Tuesday, December 12, 2006

What’s going on in the biggest newspaper in the country?

“Thank God I am no longer working for Kompas….”

It is a shocking phrase that I heard from a journalist friend who just resigned from Kompas a few months ago. She was telling me the story about how the biggest and most influential newspaper in Indonesia has poorly treated its own journalist Bambang Wisodo. So I asked her “Why did you say that?”

Here’s what she told me:

Bambang Wisodo is not a junior reporter in Kompas. Before being sacked, he was last assigned with the humaniora desk. Over the last eight years, Bambang, who is one of the AJI (aliansi Jurnalis Independen) founders, was actively fighting to win back the 20% shares belonging to the employees in Kompas. As a result of being too outspoken, according to my source, the boss in Kompas was always trying to find reason to get Bambang assigned outside Jakarta. Aware that it was all politics to shut him up, Bambang would always refuse to be posted outside Jakarta. At one point, he was suspended for his refusal. One day during the suspension period, Bambang came to Kompas, but he was stopped by the security guard before entering the premises. Bambang insisted to enter because, despite that he was under suspension, he is still an employee of Kompas. Then the Pemred came out and handed him the PHK letter. Not only that, according to the story, Bambang was then dragged out of the premises by the security guards.

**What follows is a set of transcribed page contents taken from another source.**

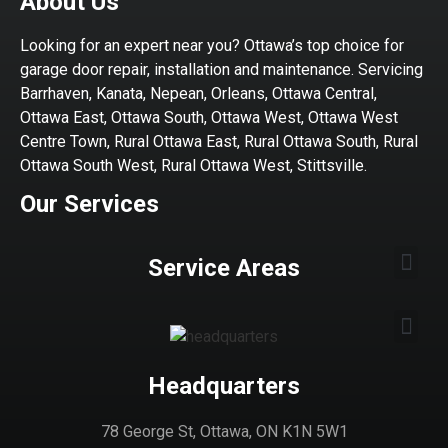
About Us
Looking for an expert near you? Ottawa’s top choice for
garage door repair, installation and maintenance. Servicing
Barrhaven, Kanata, Nepean, Orleans, Ottawa Central,
Ottawa East, Ottawa South, Ottawa West, Ottawa West
Centre Town, Rural Ottawa East, Rural Ottawa South, Rural
Ottawa South West, Rural Ottawa West, Stittsville.
Our Services
Service Areas
Headquarters
78 George St, Ottawa, ON K1N 5W1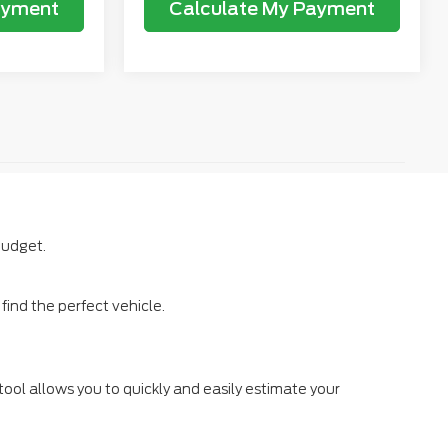
ayment
Calculate My Payment
budget.
ind the perfect vehicle.
tool allows you to quickly and easily estimate your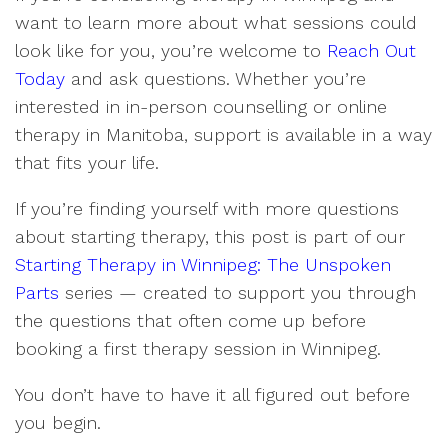
want to learn more about what sessions could
look like for you, you’re welcome to
Reach Out
Today
and ask questions. Whether you’re
interested in in-person counselling or online
therapy in Manitoba, support is available in a way
that fits your life.
If you’re finding yourself with more questions
about starting therapy, this post is part of our
Starting Therapy in Winnipeg: The Unspoken
Parts
series — created to support you through
the questions that often come up before
booking a first therapy session in Winnipeg.
You don’t have to have it all figured out before
you begin.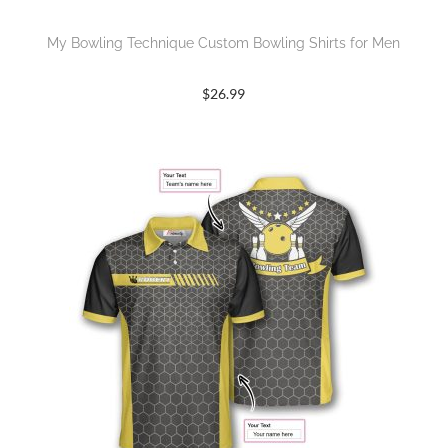
My Bowling Technique Custom Bowling Shirts for Men
$
26.99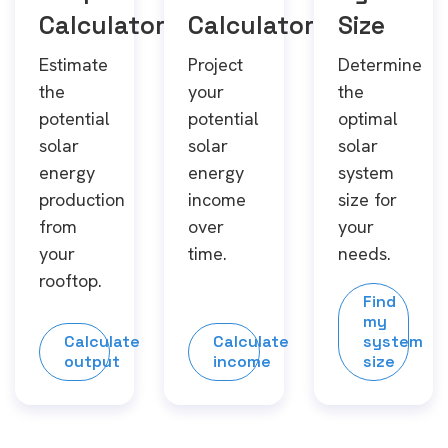
Calculator
Calculator
Size
Estimate
Project
Determine
the
your
the
potential
potential
optimal
solar
solar
solar
energy
energy
system
production
income
size for
from
over
your
your
time.
needs.
rooftop.
Find
my
Calculate
Calculate
system
output
income
size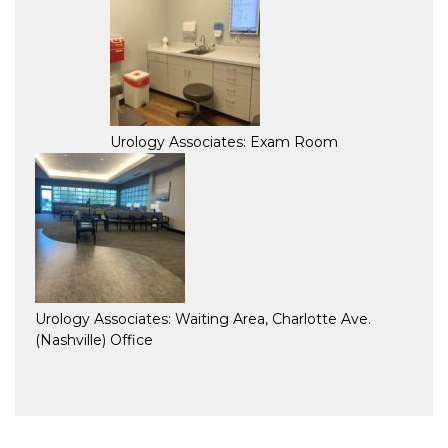
Urology Associates: Exam Room
Urology Associates: Waiting Area, Charlotte Ave.
(Nashville) Office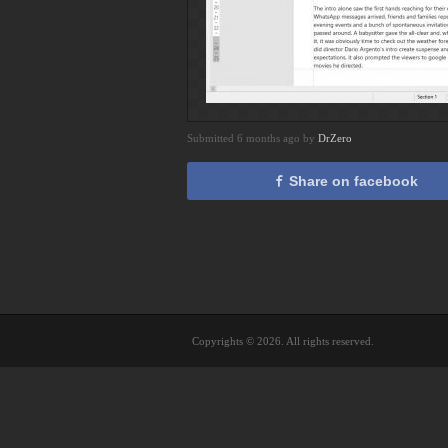
Submitted 6 months ago by
DrZero
Share on facebook
Copyrights © 2026. All rights reserved.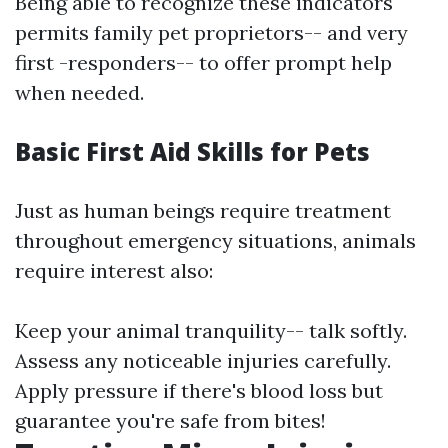
Being able to recognize these indicators
permits family pet proprietors-- and very
first -responders-- to offer prompt help
when needed.
Basic First Aid Skills for Pets
Just as human beings require treatment
throughout emergency situations, animals
require interest also:
Keep your animal tranquility-- talk softly.
Assess any noticeable injuries carefully.
Apply pressure if there's blood loss but
guarantee you're safe from bites!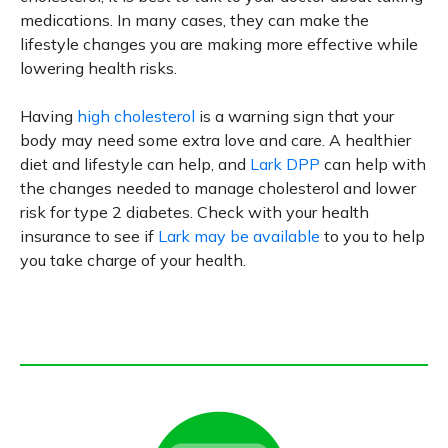
medications. In many cases, they can make the
lifestyle changes you are making more effective while
lowering health risks.
Having
high cholesterol
is a warning sign that your
body may need some extra love and care. A healthier
diet and lifestyle can help, and
Lark DPP
can help with
the changes needed to manage cholesterol and lower
risk for type 2 diabetes. Check with your health
insurance to see if
Lark may be available
to you to help
you take charge of your health.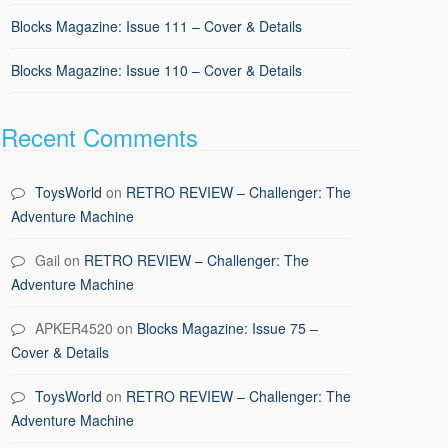
Blocks Magazine: Issue 111 – Cover & Details
Blocks Magazine: Issue 110 – Cover & Details
Recent Comments
ToysWorld
on
RETRO REVIEW – Challenger: The
Adventure Machine
Gail
on
RETRO REVIEW – Challenger: The
Adventure Machine
APKER4520
on
Blocks Magazine: Issue 75 –
Cover & Details
ToysWorld
on
RETRO REVIEW – Challenger: The
Adventure Machine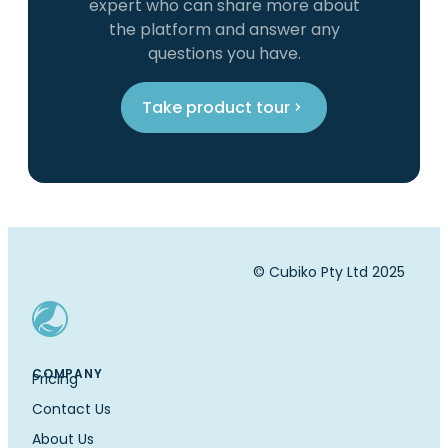
expert who can share more about
the platform and answer any
questions you have.
Take product tour
© Cubiko Pty Ltd 2025
COMPANY
Pricing
Contact Us
About Us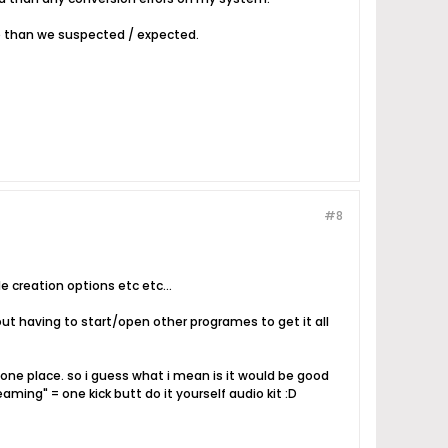
re than we suspected / expected.
#8
e creation options etc etc...
out having to start/open other programes to get it all
e one place. so i guess what i mean is it would be good
aming" = one kick butt do it yourself audio kit :D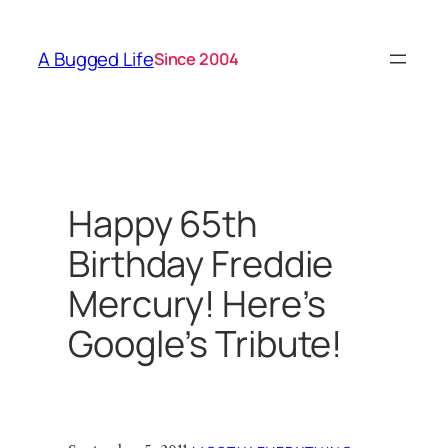
Skip
to
A Bugged Life
Since 2004
content
Happy 65th
Birthday Freddie
Mercury! Here’s
Google’s Tribute!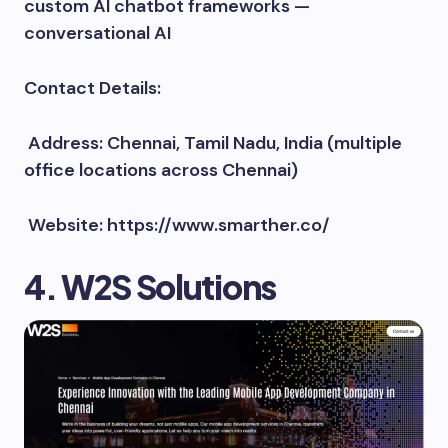
custom AI chatbot frameworks —
conversational AI
Contact Details:
Address: Chennai, Tamil Nadu, India (multiple
office locations across Chennai)
Website: https://www.smarther.co/
4. W2S Solutions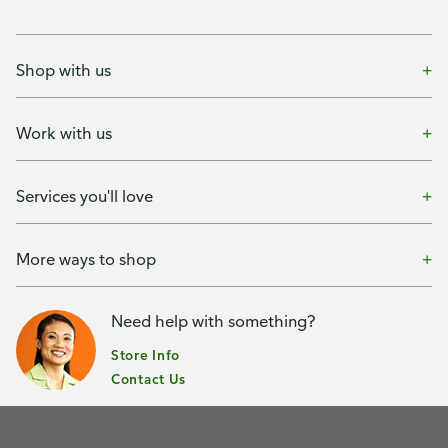
Shop with us
Work with us
Services you'll love
More ways to shop
Need help with something?
Store Info
Contact Us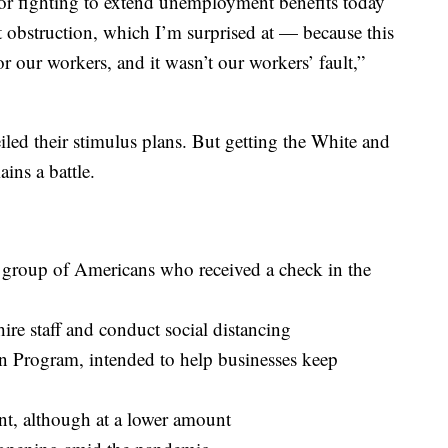
or fighting to extend unemployment benefits today
 obstruction, which I’m surprised at — because this
for our workers, and it wasn’t our workers’ fault,”
ed their stimulus plans. But getting the White and
ins a battle.
e group of Americans who received a check in the
hire staff and conduct social distancing
n Program, intended to help businesses keep
, although at a lower amount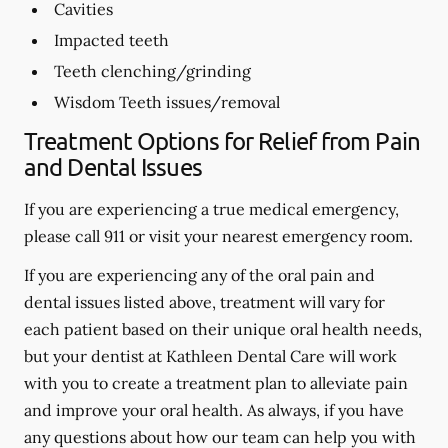
Cavities
Impacted teeth
Teeth clenching/grinding
Wisdom Teeth issues/removal
Treatment Options for Relief from Pain
and Dental Issues
If you are experiencing a true medical emergency,
please call 911 or visit your nearest emergency room.
If you are experiencing any of the oral pain and
dental issues listed above, treatment will vary for
each patient based on their unique oral health needs,
but your dentist at Kathleen Dental Care will work
with you to create a treatment plan to alleviate pain
and improve your oral health. As always, if you have
any questions about how our team can help you with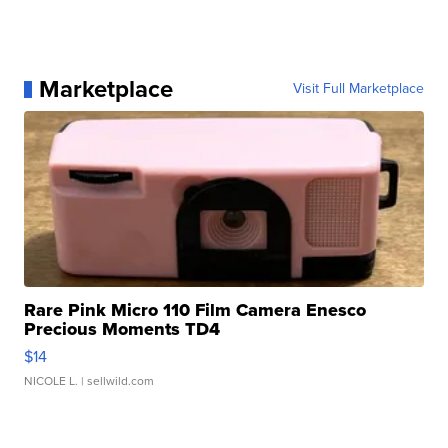
Marketplace
Visit Full Marketplace
Rare Pink Micro 110 Film Camera Enesco
Precious Moments TD4
$14
NICOLE L.
| sellwild.com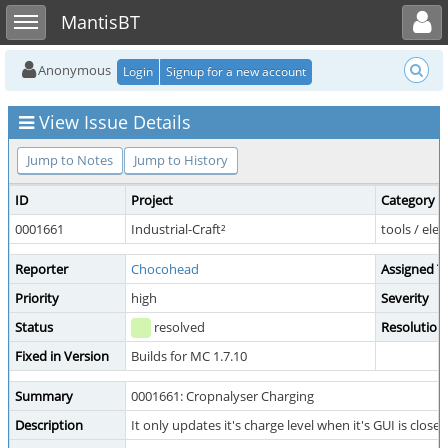
Toggle user menu
Toggle sidebar
MantisBT
Anonymous
Login
Signup for a new account
View Issue Details
Jump to Notes
Jump to History
ID
Project
Category
0001661
Industrial-Craft²
tools / elec
Reporter
Chocohead
Assigned T
Priority
high
Severity
Status
resolved
Resolution
Fixed in Version
Builds for MC 1.7.10
Summary
0001661: Cropnalyser Charging
Description
It only updates it's charge level when it's GUI is close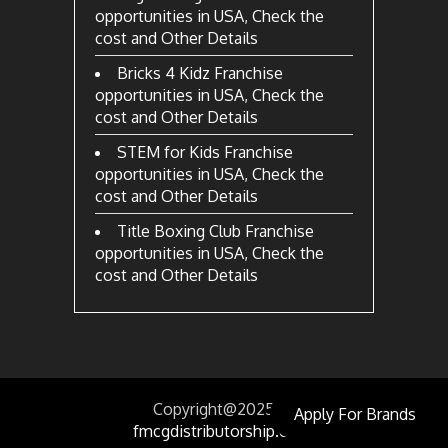
opportunities in USA, Check the
cost and Other Details
Bricks 4 Kidz Franchise
opportunities in USA, Check the
cost and Other Details
STEM for Kids Franchise
opportunities in USA, Check the
cost and Other Details
Title Boxing Club Franchise
opportunities in USA, Check the
cost and Other Details
Copyright@2025
by
Apply For Brands
fmcgdistributorship.com.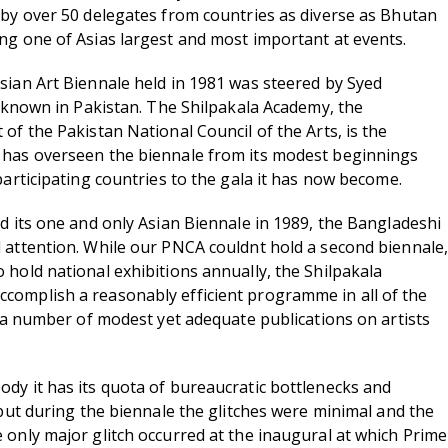
 by over 50 delegates from countries as diverse as Bhutan
ng one of Asias largest and most important at events.
sian Art Biennale held in 1981 was steered by Syed
l known in Pakistan. The Shilpakala Academy, the
of the Pakistan National Council of the Arts, is the
 has overseen the biennale from its modest beginnings
participating countries to the gala it has now become.
ld its one and only Asian Biennale in 1989, the Bangladeshi
 attention. While our PNCA couldnt hold a second biennale,
 hold national exhibitions annually, the Shilpakala
complish a reasonably efficient programme in all of the
d a number of modest yet adequate publications on artists
dy it has its quota of bureaucratic bottlenecks and
 but during the biennale the glitches were minimal and the
 only major glitch occurred at the inaugural at which Prime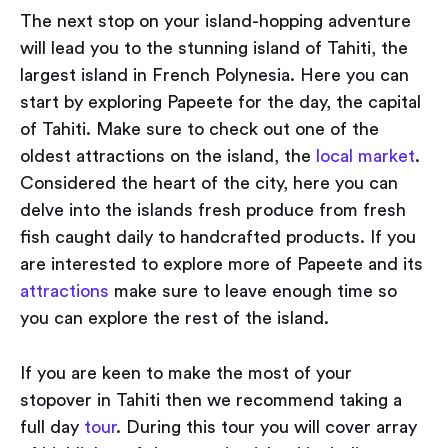
The next stop on your island-hopping adventure
will lead you to the stunning island of Tahiti, the
largest island in French Polynesia. Here you can
start by exploring Papeete for the day, the capital
of Tahiti. Make sure to check out one of the
oldest attractions on the island, the
local market
.
Considered the heart of the city, here you can
delve into the islands fresh produce from fresh
fish caught daily to handcrafted products. If you
are interested to explore more of Papeete and its
attractions
make sure to leave enough time so
you can explore the rest of the island.
If you are keen to make the most of your
stopover in Tahiti then we recommend taking a
full day
tour
. During this tour you will cover array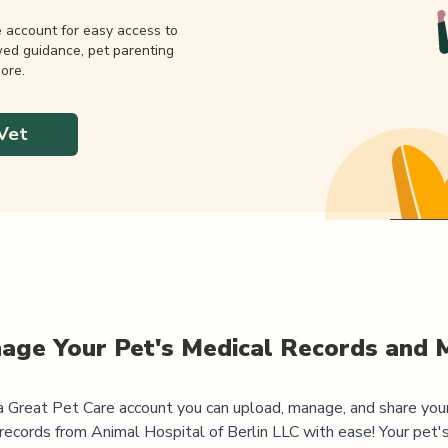
e account for easy access to
wed guidance, pet parenting
ore.
Vet
age Your Pet's Medical Records and 
 Great Pet Care account you can upload, manage, and share you
 records from
Animal Hospital of Berlin LLC
with ease! Your pet'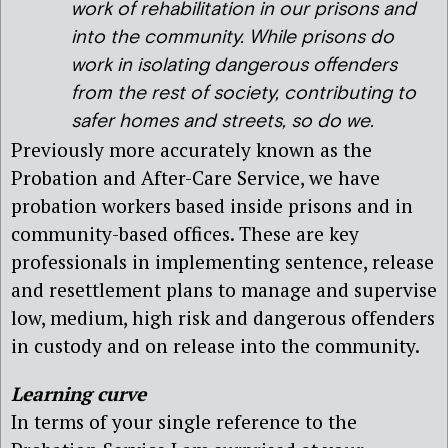
work of rehabilitation in our prisons and
into the community. While prisons do
work in isolating dangerous offenders
from the rest of society, contributing to
safer homes and streets, so do we.
Previously more accurately known as the
Probation and After-Care Service, we have
probation workers based inside prisons and in
community-based offices. These are key
professionals in implementing sentence, release
and resettlement plans to manage and supervise
low, medium, high risk and dangerous offenders
in custody and on release into the community.
Learning curve
In terms of your single reference to the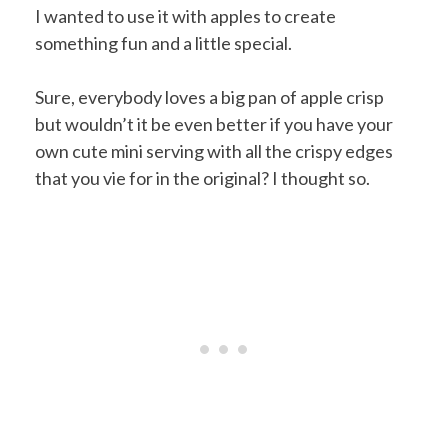
I wanted to use it with apples to create
something fun and a little special.
Sure, everybody loves a big pan of apple crisp
but wouldn’t it be even better if you have your
own cute mini serving with all the crispy edges
that you vie for in the original? I thought so.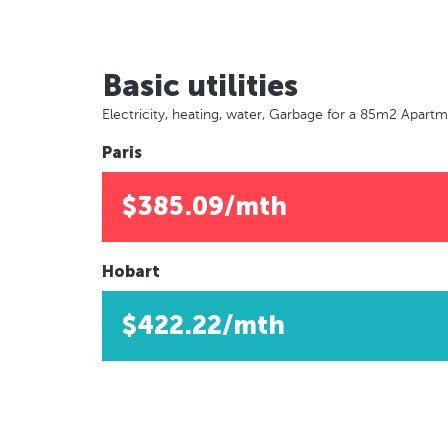
Basic utilities
Electricity, heating, water, Garbage for a 85m2 Apart
Paris
$385.09/mth
Hobart
$422.22/mth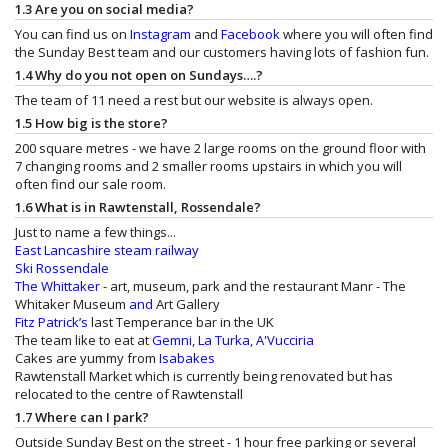
1.3 Are you on social media?
You can find us on
Instagram
and
Facebook
where you will often find
the Sunday Best team and our customers having lots of fashion fun.
1.4 Why do you not open on Sundays….?
The team of 11 need a rest but our website is always open.
1.5 How big is the store?
200 square metres - we have 2 large rooms on the ground floor with
7 changing rooms and 2 smaller rooms upstairs in which you will
often find our sale room.
1.6 What is in Rawtenstall, Rossendale?
Just to name a few things...
East Lancashire steam railway
Ski Rossendale
The Whittaker
- art, museum, park and the restaurant
Manr - The
Whitaker Museum
and
Art Gallery
Fitz Patrick’s
last Temperance bar in the UK
The team like to eat at
Gemni
,
La Turka
,
A'Vucciria
Cakes are yummy from
Isabakes
Rawtenstall Market which is currently being renovated but has
relocated to the centre of Rawtenstall
1.7 Where can I park?
Outside Sunday Best on the street - 1 hour free parking or several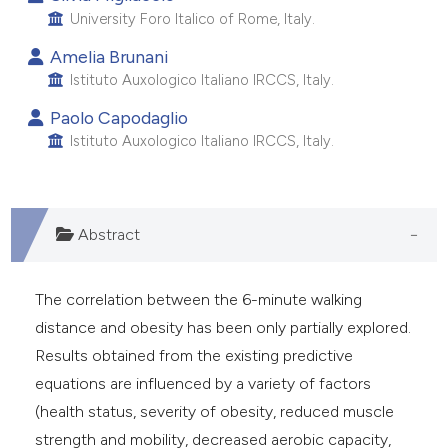
 supports, mentions, or contrasts
University Foro Italico of Rome, Italy.
e cited claim, and a label
Amelia Brunani
dicating in which section the
Istituto Auxologico Italiano IRCCS, Italy.
itation was made.
Paolo Capodaglio
Istituto Auxologico Italiano IRCCS, Italy.
Abstract
The correlation between the 6-minute walking
distance and obesity has been only partially explored.
Results obtained from the existing predictive
equations are influenced by a variety of factors
(health status, severity of obesity, reduced muscle
strength and mobility, decreased aerobic capacity,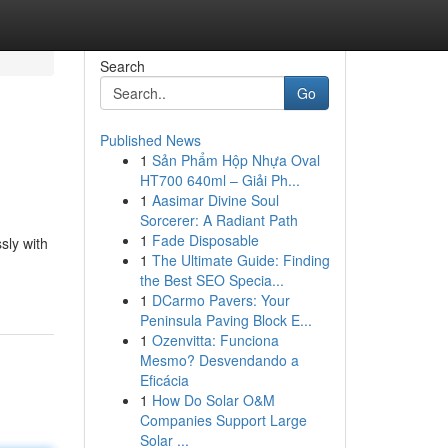
Search
Go
Published News
1
Sản Phẩm Hộp Nhựa Oval
HT700 640ml – Giải Ph...
1
Aasimar Divine Soul
Sorcerer: A Radiant Path
1
Fade Disposable
sly with
1
The Ultimate Guide: Finding
the Best SEO Specia...
1
DCarmo Pavers: Your
Peninsula Paving Block E...
1
Ozenvitta: Funciona
Mesmo? Desvendando a
Eficácia
1
How Do Solar O&M
Companies Support Large
Solar ...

“Actually many employees of Kompas are now worried about their future. They ask a lot from their employees, while they don’t treat us fairly..” the girl said ending her story and leaving me in shock.

I still cannot believe that I’m hearing such a story about the most credible publication in the country. Where all those values that they always promote “menyuarakan amanat hati nurani rakyat?” because of this incident, many are questioning whether the values such as democracy, transparency, and fighting for human rights that always being voiced by Kompas are actually genuine.

One thing for sure, the almost impeccable image that it has built through the decades is now in danger.

But then again this is all just coming from one side. The great thing about blogs is that the accused can argue their case right here in this forum.

So, we're waiting to hear what Kompas has to say about this, or perhaps a fellow Kompas journalist who knows a different twist of this story?